We stop for morning tea across from the Lennox Falls, which spill down the mountainside like a perpendicular river. While I clamber up the rocks to gain a view of the narrow chasm below, Watson boils the blackened billy. By the time we return tea is brewing and we sip cups with slices of date loaf, surrounded by beech forests and soaring mountains.

Our days in Otago are spent exploring remote valleys, spinning and whizzing down the Dart River in the longest, most scenic, jetboat trip in New Zealand, and hiking along mountain trails and lakeside tracks. And at night, we stay in the luxury of Blanket Bay Lodge.

In this isolated corner of New Zealand, without another building in sight, we have wilderness, adventure and indulgence.

With its huge schist fireplaces, stone-enclosed balconies overlooking the lake and mountains and cathedral ceilings supported by heavy timber beams, Blanket Bay Lodge is an architectural masterpiece. Three timber craftsmen were flown from Mexico for the project, for example; their sole job was to age the Tasmanian oak doors so they looked like they had been here for 100 years. Helicopters land regularly on the rolling lawns to fly guests on view glaciers on the way to Milford Sound.

From the design and decor to the understated but polished service, everything here is top quality.

One of the pleasures of staying at Blanket Bay Lodge is to gather in the bar as the sun sets and chat with German, Belgian, Canadian and American guests. Cocktails are followed by a five-course dinner created by chef Mark Sycamore. His juniper-flavoured beetroot soup and delicately flavoured lobster are the stand-outs.

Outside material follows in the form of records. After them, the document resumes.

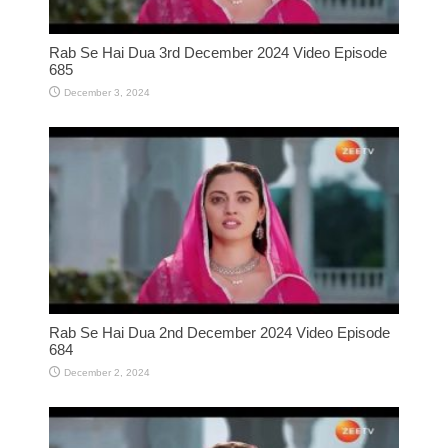
Rab Se Hai Dua 3rd December 2024 Video Episode
685
December 3, 2024
Rab Se Hai Dua 2nd December 2024 Video Episode
684
December 2, 2024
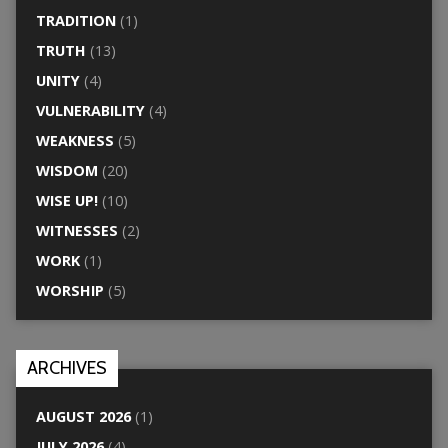
TRADITION
(1)
TRUTH
(13)
UNITY
(4)
VULNERABILITY
(4)
WEAKNESS
(5)
WISDOM
(20)
WISE UP!
(10)
WITNESSES
(2)
WORK
(1)
WORSHIP
(5)
ARCHIVES
AUGUST 2026
(1)
JULY 2026
(4)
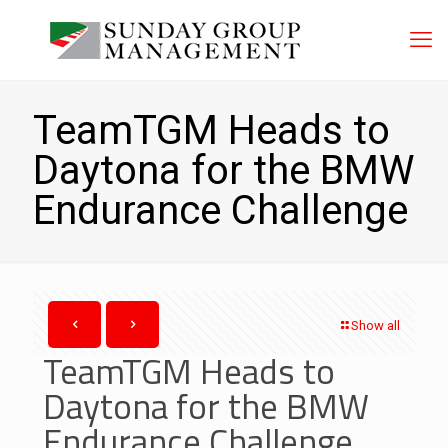
TeamTGM Heads to
Daytona for the BMW
Endurance Challenge
Show all
TeamTGM Heads to
Daytona for the BMW
Endurance Challenge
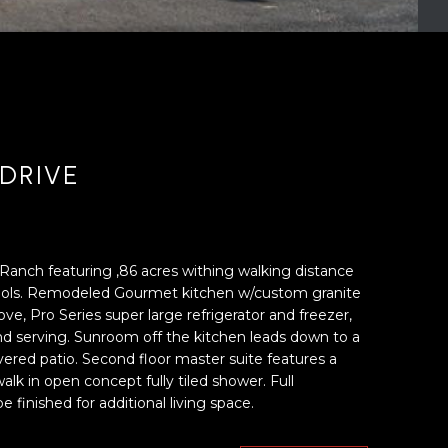
DRIVE
Ranch featuring ,86 acres withing walking distance
chools. Remodeled Gourmet kitchen w/custom granite
ve, Pro Series super large refrigerator and freezer,
and serving. Sunroom off the kitchen leads down to a
ered patio. Second floor master suite features a
lk in open concept fully tiled shower. Full
finished for additional living space.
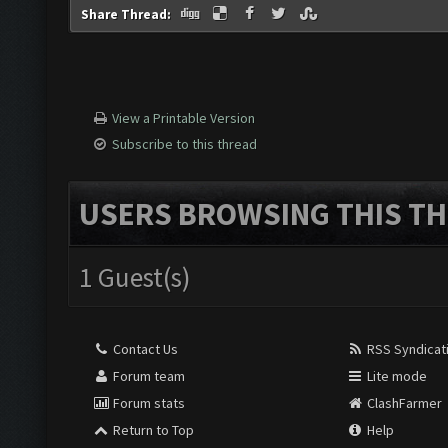
Share Thread:
View a Printable Version
Subscribe to this thread
USERS BROWSING THIS TH
1 Guest(s)
Contact Us
RSS Syndicat
Forum team
Lite mode
Forum stats
ClashFarmer
Return to Top
Help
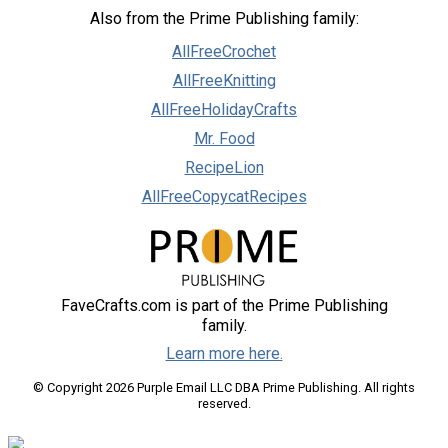
Also from the Prime Publishing family:
AllFreeCrochet
AllFreeKnitting
AllFreeHolidayCrafts
Mr. Food
RecipeLion
AllFreeCopycatRecipes
FaveCrafts.com is part of the Prime Publishing
family.
Learn more here.
© Copyright 2026 Purple Email LLC DBA Prime Publishing. All rights
reserved.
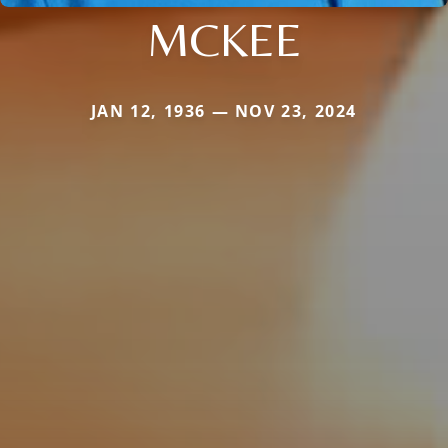
MCKEE
JAN 12, 1936 — NOV 23, 2024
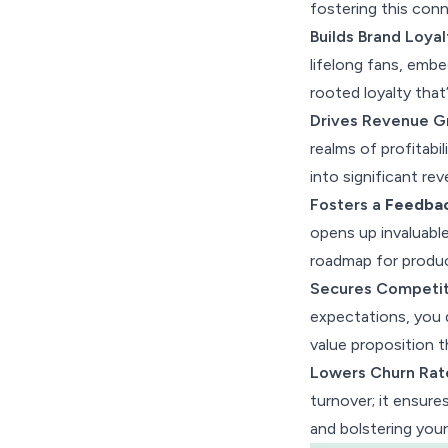
fostering this conn
to Customer Adoption
Builds Brand Loyal
Wrap Up
lifelong fans, embe
rooted loyalty that
Drives Revenue G
realms of profitabi
into significant re
Fosters a
Feedba
opens up invaluabl
roadmap for produc
Secures Competit
expectations, you d
value proposition t
Lowers Churn Rat
turnover; it ensure
and bolstering your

Although fly-fishing is one of the activities offered by the lodge, trout doesn't feature on the menu. So I have to content myself with Watson's tip for catching wild trout: wait until a black shag dives for one and grab the trout by the tail just as it's about to disappear down the shag's gullet.

On second thoughts, perhaps it will be easier to stick with the lobster.


FAST FACTS


Air New Zealand has weekly non-stop flights from Melbourne and Sydney to Queenstown for about $339 one way including tax. Qantas flies non-stop from Sydney for $346, while Melbourne passengers pay about $365 with a change of aircraft in Sydney. More airlines fly to Christchurch, from where you can fly or bus to Queenstown.


Blanket Bay Lodge is located at the far end of Lake Wakatipu, 50 minutes' drive from Queenstown. The tariff starts from $NZ950 ($770) a couple and includes a gourmet breakfast, pre-dinner drinks and five-course dinner. See blanketbay.com.


Dick Watson's tour costs $NZ245 a person for a half-day. See mountainlandrovers.co.nz.